A BRADFORD shopkeeper was caught red-handed unloading almost 100,000 contraband cigarettes to sell under the counter only months after he was fined for similar offences.

Goran Mohamadamin, who fled to the UK from Iraq, was £15,000 in debt while running Zak's Grocery Shop in Great Horton Road, Bradford.

In July last year, magistrates fined the 36-year-old, of Beckside Road, Lidget Green, Bradford, £2,000 after he admitted selling tobacco and cigarettes that breached health rules.

Trading Standards officers raided the shop in November, 2013, and found 96 packets of counterfeit hand-rolling tobacco and 182 packs of cigarettes that did not display the required warnings.

Yesterday, Mohamadamin appeared at Bradford Crown Court to answer similar charges.

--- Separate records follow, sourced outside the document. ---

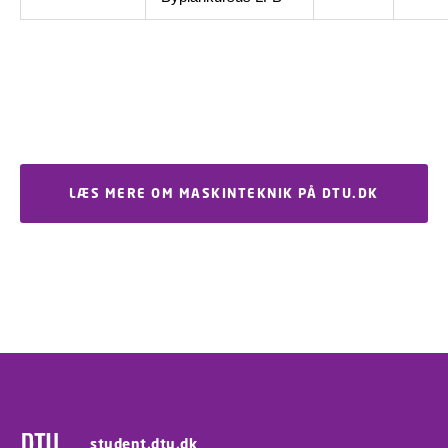
LÆS MERE OM MASKINTEKNIK PÅ DTU.DK
student.dtu.dk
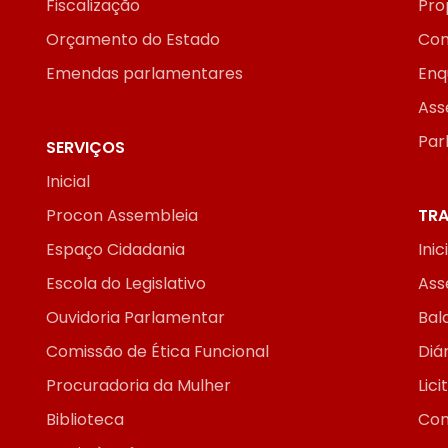
Fiscalização
Pro
Orçamento do Estado
Con
Emendas parlamentares
Enq
Ass
Par
SERVIÇOS
Inicial
Procon Assembleia
TRA
Espaço Cidadania
Inic
Escola do Legislativo
Ass
Ouvidoria Parlamentar
Bal
Comissão de Ética Funcional
Diár
Procuradoria da Mulher
Lic
Biblioteca
Con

Prosecutor Alun Jones said that a police community support officer spotted Mohamadamin transferring 93,600 illegal cigarettes from one vehicle to another on September 6 last year.

He immediately owned up that they were fake.

On September 22, Mohamadamin's house was raided and the police seized a further 5,000 illegal foreign cigarettes.

Mr Jones said the total amount of excise duty evaded by the two hauls was £24,350.

Mohamadamin pleaded guilty to being knowingly concerned in dealing with tobacco products with intent to defraud Her Majesty's Revenue and Customs and being knowingly concerned in a fraudulent evasion of duty.

He told the magistrates he would never do such a thing again when he was fined in the lower court.

Mohamadamin's barrister, Shufqat Khan, said: "He had a shot across the bows. He should have known better and he didn't."

His client had fled from Iraq and been granted asylum in the UK.

He was a hard working man who saved up enough to buy the shop but he ran into real financial problems.

"His business acumen was somewhat lacking," Mr Khan said.

Mohamadamin had sold the shop and was now working as a butcher.

His wife was expecting their first child.

"He knows his liberty is at real risk here. He has learned his lesson," Mr Khan told the court.

Judge Mark Savill sentenced Mohamadamin to 11 months imprisonment, suspended for two years, with a probation activity requirement and 200 hours of unpaid work.

He told him: "You think the rules don't apply to you. Your remorse is questionable, given your previous behaviour."